TSE
indefere pedido de registro de candidatura de Lula à Presidência da República
Ministros vedaram a prática de atos de campanha pelo
ex-presidente. Coligação O Povo Feliz de Novo poderá fazer substituição do
candidato em até 10 dias
01.09.201802:15
O Plenário do Tribunal Superior Eleitoral (TSE)
indeferiu, por maioria de votos (6 a 1), o registro de candidatura do
ex-presidente Luiz Inácio Lula da Silva para disputar as eleições à Presidência
da República em outubro. A decisão seguiu o entendimento do relator do pedido
na Corte, ministro Luís Roberto Barroso, que declarou a inelegibilidade de Lula
com base na Lei da Ficha Limpa.
Também por maioria (5 a 2), o colegiado decidiu
facultar à Coligação O Povo Feliz de Novo (PT/PCdo B/Pros) a
substituição de seu candidato a presidente no prazo de 10 dias. Os ministros
proibiram a Lula a prática de atos de campanha, incluindo a veiculação de
propaganda eleitoral no rádio, na televisão e em outros meios de difusão de
informação, como internet e redes sociais, até que ocorra sua eventual
substituição. Os ministros também determinaram a retirada do nome do
ex-presidente da República da programação da urna eletrônica de votação.

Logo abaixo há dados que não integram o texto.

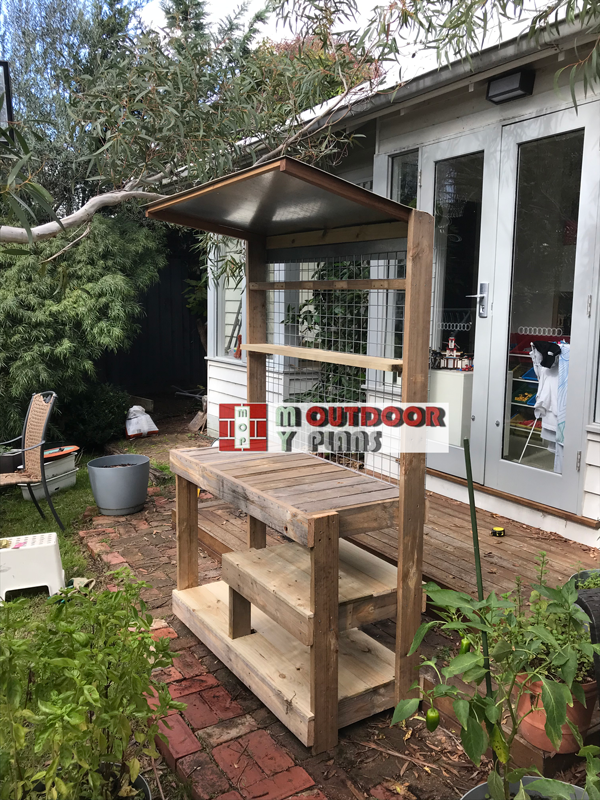 Find the location of a particular element. This screenshot has width=600, height=800. table is located at coordinates (303, 516). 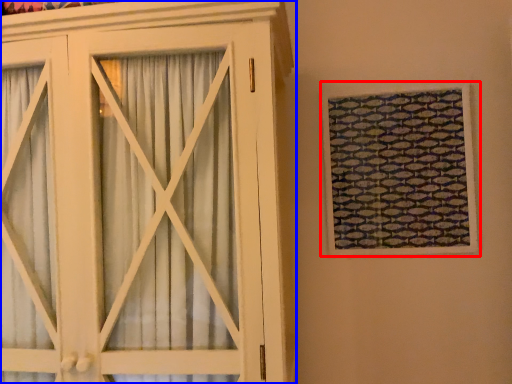 Question: Among these objects, which one is farthest to the camera, window (highlighted by a red box) or cupboard (highlighted by a blue box)?

Choices:
 (A) window
 (B) cupboard

Answer: (A) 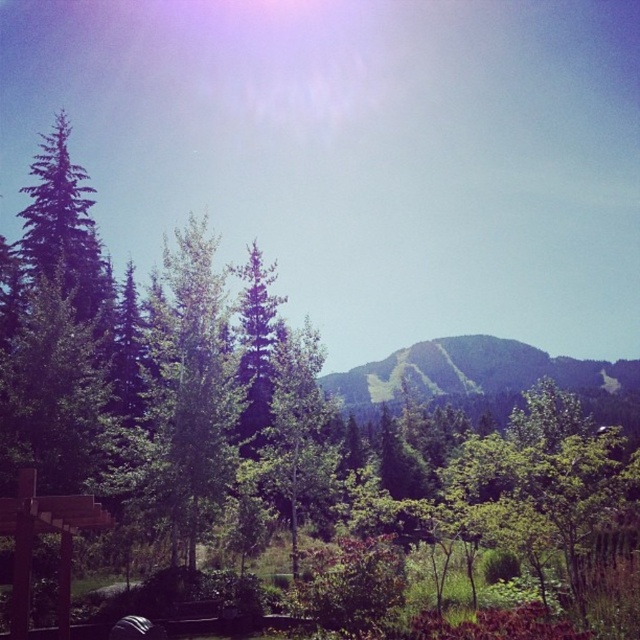 You are hiking and want to take a photo of the green leafy tree at center and the green grassy mountain at center. Since the sun is high, you need to avoid lens flare. Which object should you position in the upper part of the frame to prevent the lens flare from obscuring it?

The green leafy tree at center is located above the green grassy mountain at center. To avoid lens flare, position the green leafy tree at center in the upper part of the frame where the lens flare occurs, so the green grassy mountain at center remains clear below.

You are planning to take a photo of the green leafy tree at center and the green grassy mountain at center. Which one will appear smaller in the photo?

The green leafy tree at center will appear smaller in the photo because it occupies less space than the green grassy mountain at center.

You are standing in the natural landscape described. You see a point marked at coordinates (186, 396). What object is located at that point?

The point at coordinates (186, 396) corresponds to the green leafy tree at center. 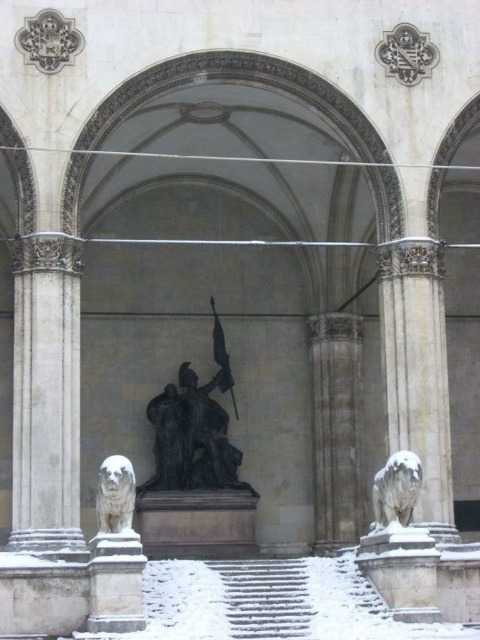 Does point (380, 477) come farther from viewer compared to point (97, 524)?

No, it is not.

Is point (412, 456) less distant than point (128, 468)?

No, it is behind (128, 468).

Find the location of `white marble lion at lower right`. white marble lion at lower right is located at coordinates (396, 490).

Does white marble lion at right appear on the left side of gray stone column at center?

In fact, white marble lion at right is to the right of gray stone column at center.

From the picture: Can you confirm if white marble lion at right is positioned below gray stone column at center?

No.

Is point (420, 385) positioned before point (324, 326)?

Yes, point (420, 385) is in front of point (324, 326).

Where is `white marble lion at right`? white marble lion at right is located at coordinates (418, 369).

Based on the photo, is gray stone column at center behind white marble dog at center?

Yes, gray stone column at center is further from the viewer.

Which of these two, gray stone column at center or white marble dog at center, stands taller?

gray stone column at center is taller.

Which is in front, point (345, 433) or point (124, 515)?

Point (124, 515)

Image resolution: width=480 pixels, height=640 pixels. In order to click on gray stone column at center in this screenshot , I will do `click(336, 428)`. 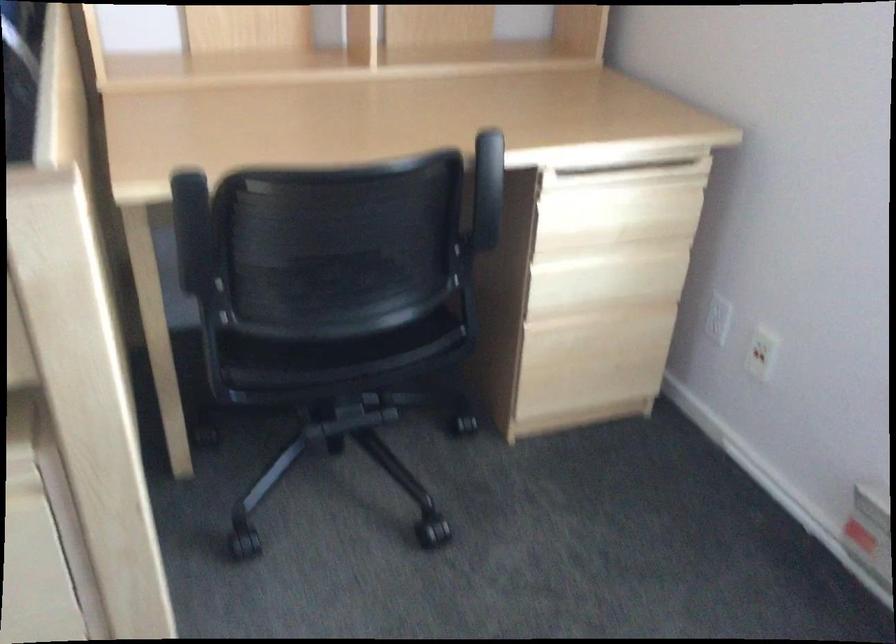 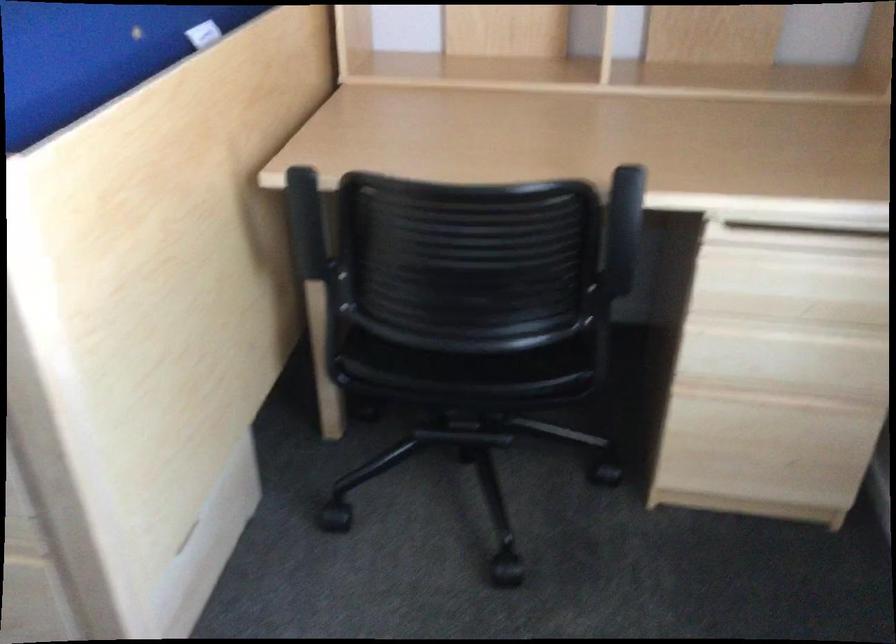 The images are taken continuously from a first-person perspective. In which direction are you moving?

The cameraman walked toward right, forward. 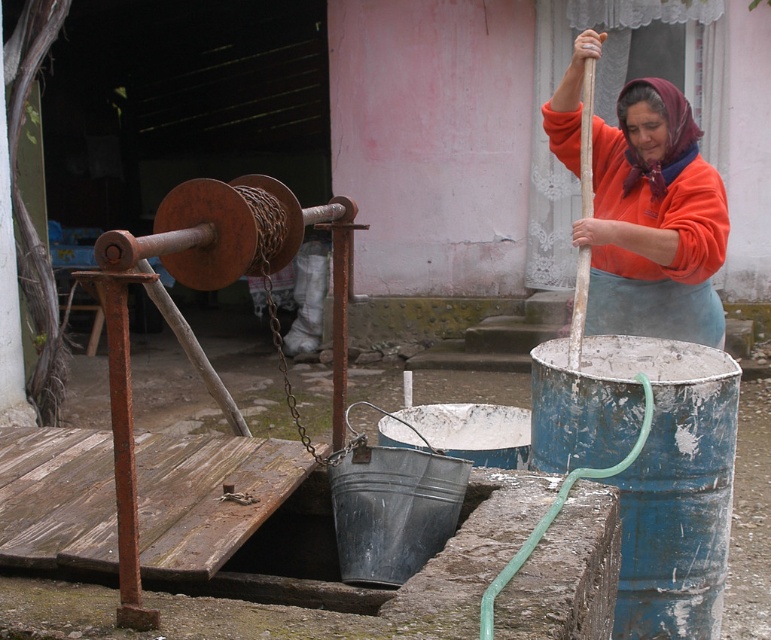 You are a farmer who needs to fill the orange fleece at center with water from the well. The blue metallic barrel at lower right is blocking your path. Can you walk around it to reach the well?

The blue metallic barrel at lower right is in front of orange fleece at center, meaning the barrel is closer to you. You can walk around the barrel to reach the well as long as there is space beside it.

You are a farmer needing to store water collected from the well. You have two options available in the scene, the blue metallic barrel at lower right and the orange fleece at center. Which container can hold more water based on their sizes?

The orange fleece at center can hold more water because it occupies more space than the blue metallic barrel at lower right. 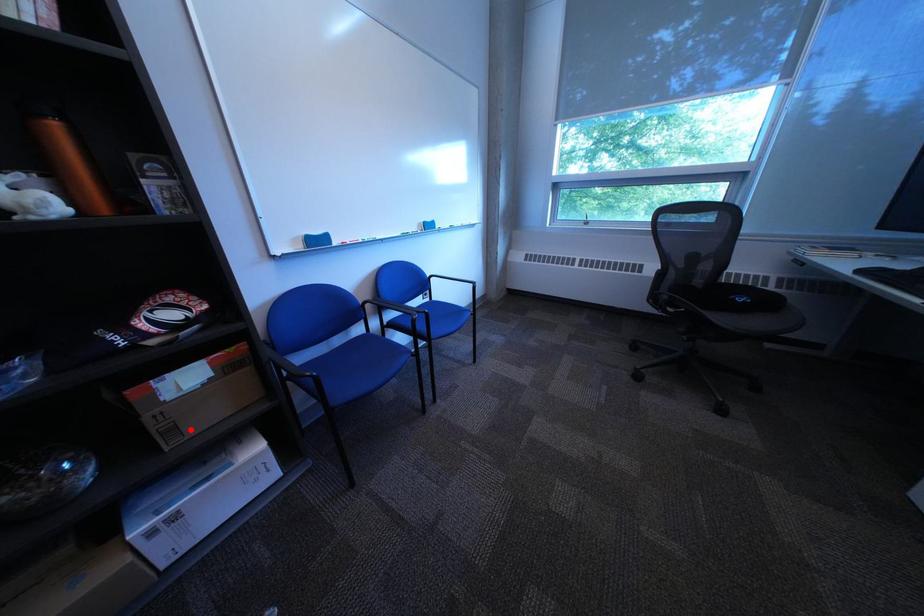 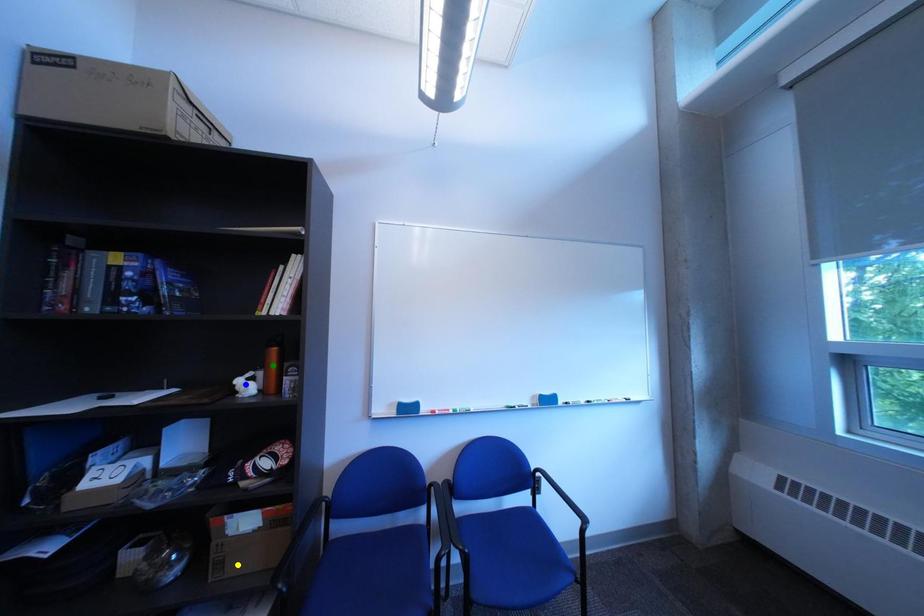 Question: I am providing you with two images of the same scene from different viewpoints. A red point is marked on the first image. You are given multiple points on the second image. In image 2, which mark is for the same physical point as the one in image 1?

Choices:
 (A) yellow point
 (B) green point
 (C) blue point

Answer: (A) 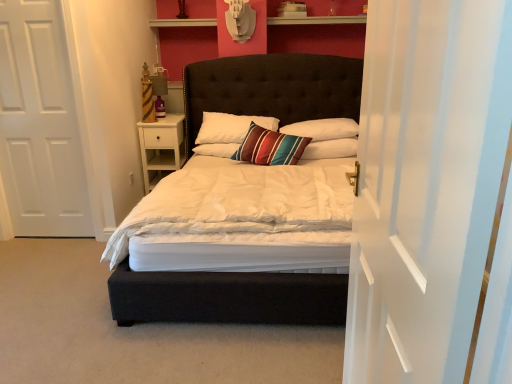 Question: From a real-world perspective, relative to striped fabric pillow at center, the 1th pillow when ordered from left to right, is white soft pillow at center, which is counted as the third pillow, starting from the left, vertically above or below?

Choices:
 (A) below
 (B) above

Answer: (A)

Question: Is white soft pillow at center, acting as the 1th pillow starting from the right, inside or outside of striped fabric pillow at center, which is the 3th pillow in right-to-left order?

Choices:
 (A) inside
 (B) outside

Answer: (B)

Question: Based on their relative distances, which object is farther from the white sheer curtain at right?

Choices:
 (A) white matte door at left
 (B) velvet dark brown bed at center
 (C) white soft pillow at center, acting as the 1th pillow starting from the right
 (D) white wood nightstand at left
 (E) striped fabric pillow at center, which is the 2th pillow in right-to-left order

Answer: (B)

Question: Which object is the closest to the white matte door at left?

Choices:
 (A) white sheer curtain at right
 (B) white wood nightstand at left
 (C) white soft pillow at center, acting as the 1th pillow starting from the right
 (D) striped fabric pillow at center, the 1th pillow when ordered from left to right
 (E) striped fabric pillow at center, the 2th pillow from the left

Answer: (B) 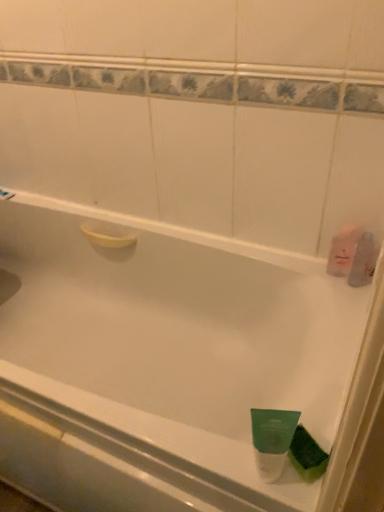 Question: Considering the positions of clear plastic bottle at right, the second mouthwash positioned from the back, and white glossy shower at upper left in the image, is clear plastic bottle at right, the second mouthwash positioned from the back, taller or shorter than white glossy shower at upper left?

Choices:
 (A) tall
 (B) short

Answer: (A)

Question: Is clear plastic bottle at right, the second mouthwash positioned from the back, to the left or to the right of white glossy shower at upper left in the image?

Choices:
 (A) right
 (B) left

Answer: (A)

Question: Which object is the closest to the green matte mouthwash at bottom right, which is the 2th mouthwash from front to back?

Choices:
 (A) green matte tube at bottom right, which is the 3th mouthwash in top-to-bottom order
 (B) white glossy shower at upper left
 (C) clear plastic bottle at right, the fourth mouthwash viewed from the left
 (D) pink translucent bottle at right, which ranks as the 1th mouthwash in back-to-front order

Answer: (A)

Question: Which of these objects is positioned farthest from the green matte mouthwash at bottom right, the first mouthwash when ordered from bottom to top?

Choices:
 (A) pink translucent bottle at right, which is the 1th mouthwash in top-to-bottom order
 (B) white glossy shower at upper left
 (C) green matte tube at bottom right, which ranks as the 4th mouthwash in back-to-front order
 (D) clear plastic bottle at right, the 1th mouthwash viewed from the right

Answer: (B) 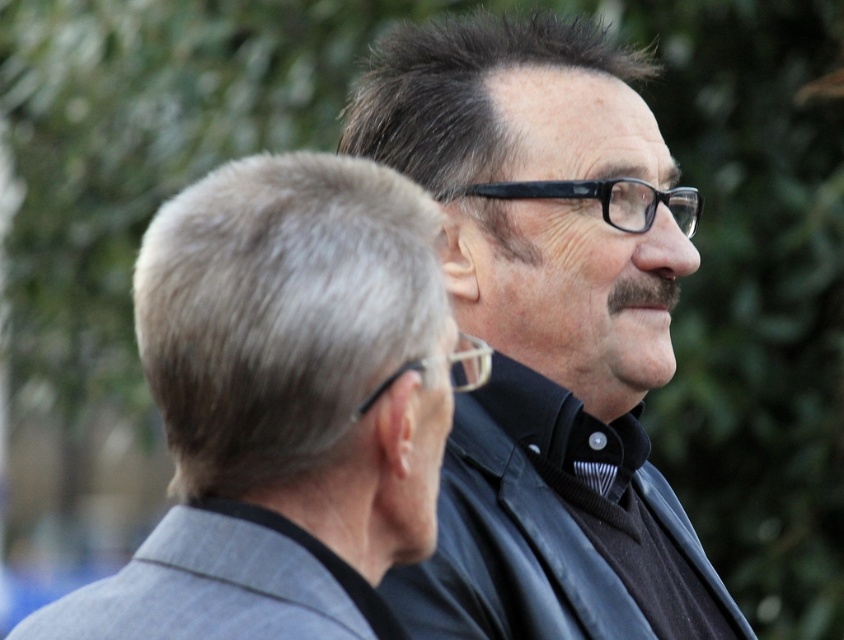 Question: Which point is farther from the camera taking this photo?

Choices:
 (A) (352, 220)
 (B) (501, 20)

Answer: (B)

Question: Does black matte shirt at center appear under gray pinstripe suit at center?

Choices:
 (A) yes
 (B) no

Answer: (A)

Question: Is black matte shirt at center below gray pinstripe suit at center?

Choices:
 (A) no
 (B) yes

Answer: (B)

Question: Can you confirm if black matte shirt at center is positioned above gray pinstripe suit at center?

Choices:
 (A) yes
 (B) no

Answer: (B)

Question: Which object appears closest to the camera in this image?

Choices:
 (A) gray pinstripe suit at center
 (B) black matte shirt at center

Answer: (A) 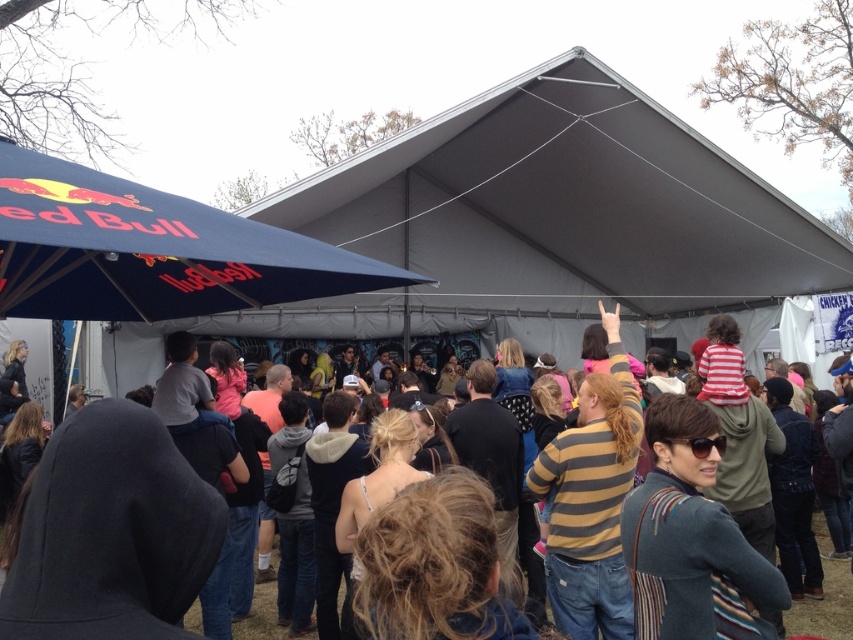 Question: Which point is farther to the camera?

Choices:
 (A) striped sweater at center
 (B) navy blue fabric canopy at upper left

Answer: (A)

Question: Can you confirm if navy blue fabric canopy at upper left is thinner than striped sweater at center?

Choices:
 (A) yes
 (B) no

Answer: (A)

Question: Is navy blue fabric canopy at upper left above striped sweater at center?

Choices:
 (A) no
 (B) yes

Answer: (B)

Question: Which object is farther from the camera taking this photo?

Choices:
 (A) striped sweater at center
 (B) navy blue fabric canopy at upper left

Answer: (A)

Question: Which of the following is the closest to the observer?

Choices:
 (A) navy blue fabric canopy at upper left
 (B) striped sweater at center

Answer: (A)

Question: Can you confirm if navy blue fabric canopy at upper left is bigger than striped sweater at center?

Choices:
 (A) yes
 (B) no

Answer: (B) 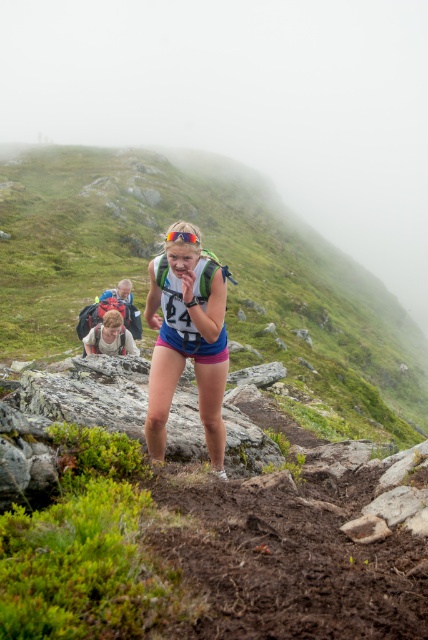 Which of these two, matte blue shorts at center or matte gray backpack at lower left, stands taller?

matte gray backpack at lower left

Image resolution: width=428 pixels, height=640 pixels. Describe the element at coordinates (187, 337) in the screenshot. I see `matte blue shorts at center` at that location.

Does point (151, 356) come in front of point (86, 348)?

Yes.

Locate an element on the screen. The height and width of the screenshot is (640, 428). matte blue shorts at center is located at coordinates (187, 337).

Does matte gray backpack at lower left appear on the right side of matte blue backpack at center?

Indeed, matte gray backpack at lower left is positioned on the right side of matte blue backpack at center.

Between matte gray backpack at lower left and matte blue backpack at center, which one is positioned higher?

matte blue backpack at center is higher up.

Find the location of a particular element. This screenshot has height=640, width=428. matte gray backpack at lower left is located at coordinates (109, 337).

Can you confirm if matte blue shorts at center is positioned above matte blue backpack at center?

Incorrect, matte blue shorts at center is not positioned above matte blue backpack at center.

What do you see at coordinates (187, 337) in the screenshot?
I see `matte blue shorts at center` at bounding box center [187, 337].

This screenshot has height=640, width=428. In order to click on matte blue shorts at center in this screenshot , I will do `click(187, 337)`. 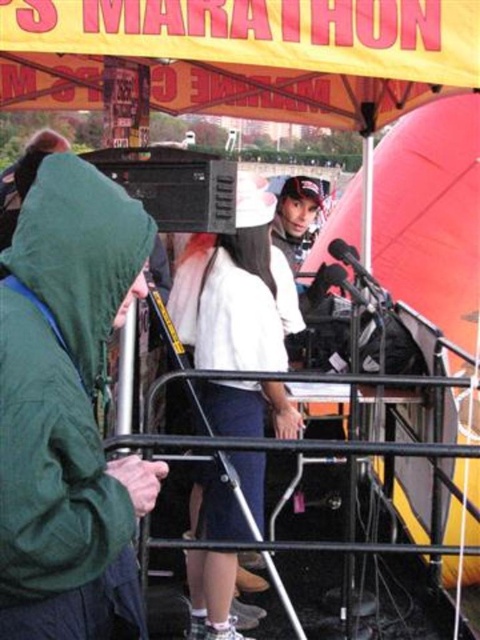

Antes de proferir seu voto, o ministro Luís Roberto
Barroso esclareceu as razões que o levaram a pedir a convocação da sessão
extraordinária dessa sexta-feira (31) e a realizar o julgamento do pedido de
registro. Segundo ele, após a análise das razões da defesa de Lula e dos
argumentos apresentados nas impugnações e notícias de inelegibilidade do caso,
a questão a ser decidida se restringia a matéria de direito, sem a necessidade
de se abrir prazo para alegações finais, uma vez que não houve apresentação de
provas.
O relator ponderou ainda que não havia qualquer
razão para o TSE contribuir para a insegurança jurídica e política do país por
meio da ampliação do prazo para julgamento do pedido de registro de
candidatura. Barroso afirmou que, no caso, não houve atropelo nem tratamento
desigual. Os direitos de Lula, disse ele, foram assegurados, assim como o
direito de a sociedade brasileira ter uma eleição presidencial com os
candidatos devidamente definidos, antes do início do horário eleitoral gratuito
no rádio e na televisão.
Em seu extenso voto, o ministro Barroso fez um
histórico da Lei da Ficha Limpa (Lei Complementar nº 135/2010), ressaltando sua
importância para a vida política do país e o fato de sua constitucionalidade
ter sido confirmada pelo Supremo Tribunal Federal (STF). “Trata-se de uma
norma originada de projeto de lei de iniciativa popular que contou com mais de
1,5 milhão de assinaturas e foi aprovada por votação expressiva pelo Congresso
Nacional. Uma lei que tem lastro expresso no artigo 14, parágrafo 9º, da
Constituição, que impõe a proteção da moralidade como valor para o exercício do
mandato eletivo, levando-se em conta a vida pregressa do candidato”, assinalou.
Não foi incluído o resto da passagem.